Studio International

Published 08/07/2001

Pieter Brueghel the Elder, Master Draughtsman at the Museum Beijmans van Beuningen.
Brueghel at Rotterdam, through 5 August
(then Metropolitan Museum of Art, New York 25 September – 2 December 2001).

The Beekeepers

This superb exhibition of drawings by Pieter Brueghel the Elder is drawing large numbers of visitors. As with Vermeer in London (a Dutch artist of the following century) only a very limited number of works survive, or can be traced today. The museum has cornered the surviving drawings, or most of these (61 in number).

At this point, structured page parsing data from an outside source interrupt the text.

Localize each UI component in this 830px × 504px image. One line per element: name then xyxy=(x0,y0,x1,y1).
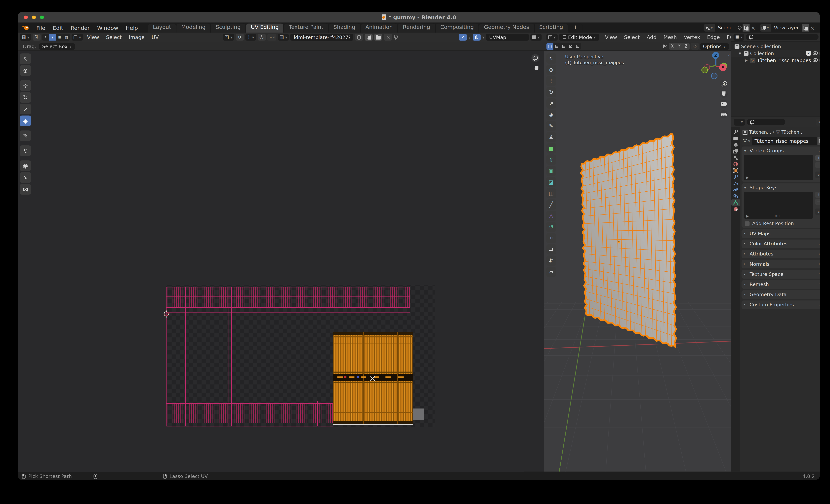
tool-move-button[interactable]: ⊹ xyxy=(546,76,556,86)
workspace-tab-animation[interactable]: Animation xyxy=(360,24,398,33)
pin-image-button[interactable] xyxy=(394,35,397,39)
browse-scene-button[interactable]: ∨ xyxy=(704,24,715,32)
camera-render-icon[interactable] xyxy=(820,59,820,62)
gizmo-z-ball[interactable]: Z xyxy=(712,52,719,59)
menu-edit[interactable]: Edit xyxy=(49,24,67,31)
panel-color-attributes[interactable]: ›Color Attributes∷∷ xyxy=(741,240,820,248)
unlink-scene-button[interactable]: × xyxy=(749,24,757,32)
shape-keys-list[interactable]: ▶ ∷∷ xyxy=(744,192,813,219)
tab-particles[interactable] xyxy=(731,180,740,186)
tool-measure-button[interactable]: ∡ xyxy=(546,132,556,142)
zoom-window-button[interactable] xyxy=(40,15,44,19)
workspace-tab-rendering[interactable]: Rendering xyxy=(398,24,436,33)
proportional-falloff-dropdown[interactable]: ∿ ∨ xyxy=(267,34,276,41)
vertex-menu[interactable]: Vertex xyxy=(681,34,703,40)
add-menu[interactable]: Add xyxy=(644,34,659,40)
uv-edge-mode-button[interactable]: ∕ xyxy=(49,34,56,41)
panel-geometry-data[interactable]: ›Geometry Data∷∷ xyxy=(741,290,820,299)
add-vertex-group-button[interactable]: + xyxy=(815,155,820,161)
uv-zoom-button[interactable] xyxy=(531,54,539,62)
uv-sync-selection-toggle[interactable]: ⇅ xyxy=(33,34,40,41)
shape-key-specials-button[interactable]: ∨ xyxy=(815,209,820,215)
eye-icon[interactable] xyxy=(812,58,818,62)
menu-help[interactable]: Help xyxy=(122,24,142,31)
tool-transform-button[interactable]: ◈ xyxy=(546,109,556,120)
minimize-window-button[interactable] xyxy=(32,15,36,19)
tool-annotate-button[interactable]: ✎ xyxy=(546,121,556,131)
camera-render-icon[interactable] xyxy=(820,52,820,55)
panel-remesh[interactable]: ›Remesh∷∷ xyxy=(741,280,820,289)
eye-icon[interactable] xyxy=(812,51,818,56)
drag-mode-new-button[interactable]: ▢ xyxy=(546,43,553,50)
viewlayer-name[interactable]: ViewLayer xyxy=(771,25,802,30)
active-uv-map-field[interactable]: UVMap xyxy=(486,34,529,41)
tool-spin-button[interactable]: ↺ xyxy=(546,222,556,232)
panel-header[interactable]: ∨ Shape Keys ∷∷ xyxy=(744,184,820,190)
new-viewlayer-button[interactable] xyxy=(802,24,809,32)
collection-checkbox[interactable]: ✓ xyxy=(806,51,811,56)
gizmo-x-ball[interactable]: X xyxy=(719,64,727,71)
tool-shear-button[interactable]: ▱ xyxy=(546,267,556,277)
tool-2d-cursor-button[interactable]: ⊕ xyxy=(20,65,31,76)
editor-type-button[interactable]: ≡ ∨ xyxy=(734,118,745,125)
tab-render[interactable] xyxy=(731,135,740,141)
add-rest-position-checkbox[interactable] xyxy=(745,221,749,226)
outliner-search-input[interactable] xyxy=(746,34,819,40)
disclosure-closed-icon[interactable]: ▶ xyxy=(744,58,748,62)
workspace-tab-scripting[interactable]: Scripting xyxy=(534,24,568,33)
close-window-button[interactable] xyxy=(24,15,28,19)
editor-type-button[interactable]: ◳ ∨ xyxy=(546,34,557,41)
properties-search-input[interactable] xyxy=(747,119,785,125)
remove-viewlayer-button[interactable]: × xyxy=(809,24,816,32)
tool-smooth-button[interactable]: ≈ xyxy=(546,233,556,243)
tool-rotate-button[interactable]: ↻ xyxy=(546,87,556,97)
options-dropdown[interactable]: Options ∨ xyxy=(700,43,729,50)
editor-type-button[interactable]: ▦ ∨ xyxy=(20,34,31,41)
tab-material[interactable] xyxy=(731,206,740,212)
viewport-zoom-button[interactable] xyxy=(720,80,728,88)
scene-name[interactable]: Scene xyxy=(715,25,736,30)
drag-tool-dropdown[interactable]: Select Box ∨ xyxy=(39,43,75,50)
menu-file[interactable]: File xyxy=(33,24,49,31)
tab-output[interactable] xyxy=(731,141,740,148)
tool-annotate-button[interactable]: ✎ xyxy=(20,130,31,141)
tool-rip-region-button[interactable]: ↯ xyxy=(20,146,31,156)
overlays-dropdown[interactable]: ∨ xyxy=(482,35,484,39)
tool-extrude-button[interactable]: ⇧ xyxy=(546,155,556,165)
vertex-group-specials-button[interactable]: ∨ xyxy=(815,172,820,178)
blender-logo-icon[interactable] xyxy=(22,25,29,30)
outliner-row-object[interactable]: ▶ ▽ Tütchen_rissc_mappes xyxy=(731,57,820,64)
uv-vertex-mode-button[interactable]: • xyxy=(42,34,49,41)
open-image-button[interactable] xyxy=(375,34,382,41)
mirror-x-button[interactable]: X xyxy=(669,43,676,50)
pin-scene-button[interactable] xyxy=(736,24,743,32)
gizmo-minus-y-ball[interactable] xyxy=(702,67,708,73)
tool-transform-button[interactable]: ◈ xyxy=(20,116,31,126)
tool-scale-button[interactable]: ↗ xyxy=(546,98,556,108)
disclosure-open-icon[interactable]: ▼ xyxy=(738,51,742,55)
panel-normals[interactable]: ›Normals∷∷ xyxy=(741,260,820,269)
panel-header[interactable]: ∨ Vertex Groups ∷∷ xyxy=(744,148,820,153)
show-gizmo-toggle[interactable]: ↗ xyxy=(459,34,467,41)
uv-pan-button[interactable] xyxy=(533,64,541,72)
tool-rotate-button[interactable]: ↻ xyxy=(20,92,31,103)
uv-menu-select[interactable]: Select xyxy=(103,34,125,40)
edge-menu[interactable]: Edge xyxy=(704,34,723,40)
snap-toggle[interactable]: ∪ xyxy=(235,34,244,41)
correct-face-attributes-button[interactable]: ◇ xyxy=(691,43,699,50)
outliner-row-scene-collection[interactable]: Scene Collection xyxy=(731,43,820,50)
viewport-pan-button[interactable] xyxy=(720,90,728,98)
tab-scene[interactable] xyxy=(731,155,740,161)
tool-poly-build-button[interactable]: △ xyxy=(546,211,556,221)
panel-custom-properties[interactable]: ›Custom Properties∷∷ xyxy=(741,301,820,309)
viewport-ortho-toggle-button[interactable] xyxy=(720,110,728,118)
tab-tool[interactable] xyxy=(731,129,740,135)
panel-texture-space[interactable]: ›Texture Space∷∷ xyxy=(741,270,820,279)
tool-loop-cut-button[interactable]: ◫ xyxy=(546,188,556,198)
viewport-canvas[interactable]: User Perspective (1) Tütchen_rissc_mappe… xyxy=(544,51,731,472)
breadcrumb-object[interactable]: Tütchen... xyxy=(749,129,771,135)
new-image-button[interactable] xyxy=(365,34,373,41)
drag-mode-subtract-button[interactable]: ⊟ xyxy=(560,43,567,50)
browse-image-button[interactable]: ▨ ∨ xyxy=(278,34,289,41)
uv-menu-uv[interactable]: UV xyxy=(149,34,161,40)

Before the show moves to New York, this is a European must-go. Included in such a catch is the enigmatic and curiously contemporary drawing, 'The Beekeepers’, where three figures in protective clothing and masks seem to have sprung from some demonstration of a nuclear decontamination process: not unlike the sinister figures deployed by the late Michael Andrews in the painting Drumond Castle Gardens’. The three similarly clad figures here manipulate conical beehives with modulated concentration. Also in the exhibition are superb, almost mythical landscape scenes, as well as fabled or moralising scenes such as ‘Big Fish eat Little Fish’. In Brueghel, it seems that humanity is carefully committed to work, and thus preoccupied with obsessive tasks as a means of survival in the natural world. Or so it seems today.